Every line from the one with "Phone: 314-610-4254" to the one with "convenience to websites", including those two, is to be copied exactly; all other lines of the entries below are left out.

**** Available data

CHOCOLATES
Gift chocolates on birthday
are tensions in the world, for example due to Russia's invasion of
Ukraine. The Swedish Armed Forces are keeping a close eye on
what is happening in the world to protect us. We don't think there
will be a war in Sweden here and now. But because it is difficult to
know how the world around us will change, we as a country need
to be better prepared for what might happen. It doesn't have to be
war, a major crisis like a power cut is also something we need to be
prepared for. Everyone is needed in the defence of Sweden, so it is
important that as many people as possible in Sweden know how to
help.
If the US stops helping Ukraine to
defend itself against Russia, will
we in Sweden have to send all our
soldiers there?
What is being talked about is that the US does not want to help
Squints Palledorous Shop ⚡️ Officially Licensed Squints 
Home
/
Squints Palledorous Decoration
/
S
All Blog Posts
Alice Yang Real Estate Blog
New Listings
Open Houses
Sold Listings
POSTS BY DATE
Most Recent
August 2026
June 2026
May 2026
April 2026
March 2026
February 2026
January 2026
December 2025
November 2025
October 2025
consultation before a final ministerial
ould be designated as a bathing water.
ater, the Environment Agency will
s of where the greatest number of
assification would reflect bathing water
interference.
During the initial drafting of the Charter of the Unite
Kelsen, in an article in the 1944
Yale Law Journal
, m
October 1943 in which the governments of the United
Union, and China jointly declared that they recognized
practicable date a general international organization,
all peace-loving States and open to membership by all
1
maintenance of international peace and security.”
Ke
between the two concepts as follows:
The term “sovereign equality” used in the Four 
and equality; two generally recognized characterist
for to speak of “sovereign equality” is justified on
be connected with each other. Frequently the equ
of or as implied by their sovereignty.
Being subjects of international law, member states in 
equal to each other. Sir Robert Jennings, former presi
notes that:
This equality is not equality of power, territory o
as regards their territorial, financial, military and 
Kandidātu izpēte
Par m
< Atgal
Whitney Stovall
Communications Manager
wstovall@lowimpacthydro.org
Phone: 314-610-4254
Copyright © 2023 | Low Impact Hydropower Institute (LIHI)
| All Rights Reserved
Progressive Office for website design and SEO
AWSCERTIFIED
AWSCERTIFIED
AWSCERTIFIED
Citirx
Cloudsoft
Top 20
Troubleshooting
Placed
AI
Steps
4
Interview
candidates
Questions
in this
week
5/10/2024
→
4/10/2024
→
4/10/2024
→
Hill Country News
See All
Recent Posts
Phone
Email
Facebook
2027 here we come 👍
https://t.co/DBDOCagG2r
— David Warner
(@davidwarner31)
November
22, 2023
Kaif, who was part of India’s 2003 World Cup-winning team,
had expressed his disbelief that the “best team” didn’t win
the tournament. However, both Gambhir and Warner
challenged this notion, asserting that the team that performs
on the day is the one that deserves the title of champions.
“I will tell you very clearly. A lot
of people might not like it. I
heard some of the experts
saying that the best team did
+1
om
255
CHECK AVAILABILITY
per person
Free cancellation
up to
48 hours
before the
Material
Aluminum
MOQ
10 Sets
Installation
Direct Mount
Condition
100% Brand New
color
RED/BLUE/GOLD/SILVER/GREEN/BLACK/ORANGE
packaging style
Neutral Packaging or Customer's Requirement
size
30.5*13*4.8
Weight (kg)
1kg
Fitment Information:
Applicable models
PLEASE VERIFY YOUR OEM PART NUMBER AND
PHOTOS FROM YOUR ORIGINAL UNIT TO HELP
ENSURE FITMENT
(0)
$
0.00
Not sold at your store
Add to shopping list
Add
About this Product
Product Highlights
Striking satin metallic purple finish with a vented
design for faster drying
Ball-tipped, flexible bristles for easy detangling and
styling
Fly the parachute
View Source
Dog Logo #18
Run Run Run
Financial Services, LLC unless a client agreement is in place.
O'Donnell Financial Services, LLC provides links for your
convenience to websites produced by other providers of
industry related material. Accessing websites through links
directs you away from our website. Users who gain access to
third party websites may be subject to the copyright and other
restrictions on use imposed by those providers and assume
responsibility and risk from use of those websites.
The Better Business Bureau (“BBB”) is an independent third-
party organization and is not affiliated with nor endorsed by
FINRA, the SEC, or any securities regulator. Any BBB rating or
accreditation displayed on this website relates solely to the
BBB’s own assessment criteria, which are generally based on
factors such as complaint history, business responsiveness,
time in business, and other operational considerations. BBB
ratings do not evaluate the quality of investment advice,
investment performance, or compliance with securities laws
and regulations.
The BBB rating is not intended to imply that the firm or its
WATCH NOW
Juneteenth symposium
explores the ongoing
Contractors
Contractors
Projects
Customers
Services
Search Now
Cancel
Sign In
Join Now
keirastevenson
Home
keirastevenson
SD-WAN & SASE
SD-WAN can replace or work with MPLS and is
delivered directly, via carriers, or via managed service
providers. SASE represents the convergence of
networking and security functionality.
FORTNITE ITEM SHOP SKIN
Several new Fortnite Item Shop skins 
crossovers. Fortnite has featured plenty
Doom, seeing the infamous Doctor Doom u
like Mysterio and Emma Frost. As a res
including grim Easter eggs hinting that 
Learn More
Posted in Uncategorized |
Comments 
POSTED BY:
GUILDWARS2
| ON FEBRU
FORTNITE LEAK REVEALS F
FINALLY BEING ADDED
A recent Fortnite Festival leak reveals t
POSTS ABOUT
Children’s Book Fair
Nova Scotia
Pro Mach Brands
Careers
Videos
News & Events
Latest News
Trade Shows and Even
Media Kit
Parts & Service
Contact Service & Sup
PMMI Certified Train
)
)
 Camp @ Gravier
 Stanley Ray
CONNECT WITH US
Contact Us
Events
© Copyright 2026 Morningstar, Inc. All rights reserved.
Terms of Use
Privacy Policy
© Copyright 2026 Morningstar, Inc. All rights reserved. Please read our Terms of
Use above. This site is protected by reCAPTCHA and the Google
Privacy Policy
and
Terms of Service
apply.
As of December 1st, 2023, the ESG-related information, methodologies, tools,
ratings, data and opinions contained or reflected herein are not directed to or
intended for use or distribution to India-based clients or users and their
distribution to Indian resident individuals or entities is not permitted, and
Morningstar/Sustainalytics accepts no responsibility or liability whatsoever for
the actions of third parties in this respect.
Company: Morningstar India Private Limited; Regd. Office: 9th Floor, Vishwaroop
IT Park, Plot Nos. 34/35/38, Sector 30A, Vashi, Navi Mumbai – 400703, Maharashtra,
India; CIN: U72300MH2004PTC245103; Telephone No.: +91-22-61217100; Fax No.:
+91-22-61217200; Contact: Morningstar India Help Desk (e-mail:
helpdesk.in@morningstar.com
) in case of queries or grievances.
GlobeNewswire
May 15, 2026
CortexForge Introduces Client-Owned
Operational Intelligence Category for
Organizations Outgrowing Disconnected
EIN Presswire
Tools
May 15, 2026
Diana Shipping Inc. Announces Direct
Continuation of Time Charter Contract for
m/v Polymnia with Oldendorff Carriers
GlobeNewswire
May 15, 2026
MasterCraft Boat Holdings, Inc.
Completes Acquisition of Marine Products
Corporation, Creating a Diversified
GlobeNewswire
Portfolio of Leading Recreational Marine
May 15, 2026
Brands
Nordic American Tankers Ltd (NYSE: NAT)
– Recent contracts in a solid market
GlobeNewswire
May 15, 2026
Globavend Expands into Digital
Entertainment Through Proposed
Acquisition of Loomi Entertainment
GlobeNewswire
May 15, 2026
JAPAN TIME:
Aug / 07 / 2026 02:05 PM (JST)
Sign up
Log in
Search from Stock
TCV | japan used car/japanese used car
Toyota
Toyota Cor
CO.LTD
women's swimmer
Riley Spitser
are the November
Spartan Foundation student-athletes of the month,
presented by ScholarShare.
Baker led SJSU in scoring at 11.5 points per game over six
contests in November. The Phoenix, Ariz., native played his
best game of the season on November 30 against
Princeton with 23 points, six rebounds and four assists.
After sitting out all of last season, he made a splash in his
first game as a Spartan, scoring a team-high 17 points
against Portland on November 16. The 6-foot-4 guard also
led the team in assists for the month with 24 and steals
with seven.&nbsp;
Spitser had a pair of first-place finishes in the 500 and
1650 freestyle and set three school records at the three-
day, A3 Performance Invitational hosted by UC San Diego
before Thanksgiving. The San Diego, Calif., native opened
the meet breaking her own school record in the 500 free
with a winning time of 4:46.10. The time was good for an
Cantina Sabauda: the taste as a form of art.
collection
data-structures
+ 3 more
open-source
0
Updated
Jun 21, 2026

********

Solution to this task
Phone: 314-610-4254
Copyright © 2023 | Low Impact Hydropower Institute (LIHI)
| All Rights Reserved
Progressive Office for website design and SEO
AWSCERTIFIED
AWSCERTIFIED
AWSCERTIFIED
Citirx
Cloudsoft
Top 20
Troubleshooting
Placed
AI
Steps
4
Interview
candidates
Questions
in this
week
5/10/2024
→
4/10/2024
→
4/10/2024
→
Hill Country News
See All
Recent Posts
Phone
Email
Facebook
2027 here we come 👍
https://t.co/DBDOCagG2r
— David Warner
(@davidwarner31)
November
22, 2023
Kaif, who was part of India’s 2003 World Cup-winning team,
had expressed his disbelief that the “best team” didn’t win
the tournament. However, both Gambhir and Warner
challenged this notion, asserting that the team that performs
on the day is the one that deserves the title of champions.
“I will tell you very clearly. A lot
of people might not like it. I
heard some of the experts
saying that the best team did
+1
om
255
CHECK AVAILABILITY
per person
Free cancellation
up to
48 hours
before the
Material
Aluminum
MOQ
10 Sets
Installation
Direct Mount
Condition
100% Brand New
color
RED/BLUE/GOLD/SILVER/GREEN/BLACK/ORANGE
packaging style
Neutral Packaging or Customer's Requirement
size
30.5*13*4.8
Weight (kg)
1kg
Fitment Information:
Applicable models
PLEASE VERIFY YOUR OEM PART NUMBER AND
PHOTOS FROM YOUR ORIGINAL UNIT TO HELP
ENSURE FITMENT
(0)
$
0.00
Not sold at your store
Add to shopping list
Add
About this Product
Product Highlights
Striking satin metallic purple finish with a vented
design for faster drying
Ball-tipped, flexible bristles for easy detangling and
styling
Fly the parachute
View Source
Dog Logo #18
Run Run Run
Financial Services, LLC unless a client agreement is in place.
O'Donnell Financial Services, LLC provides links for your
convenience to websites produced by other providers of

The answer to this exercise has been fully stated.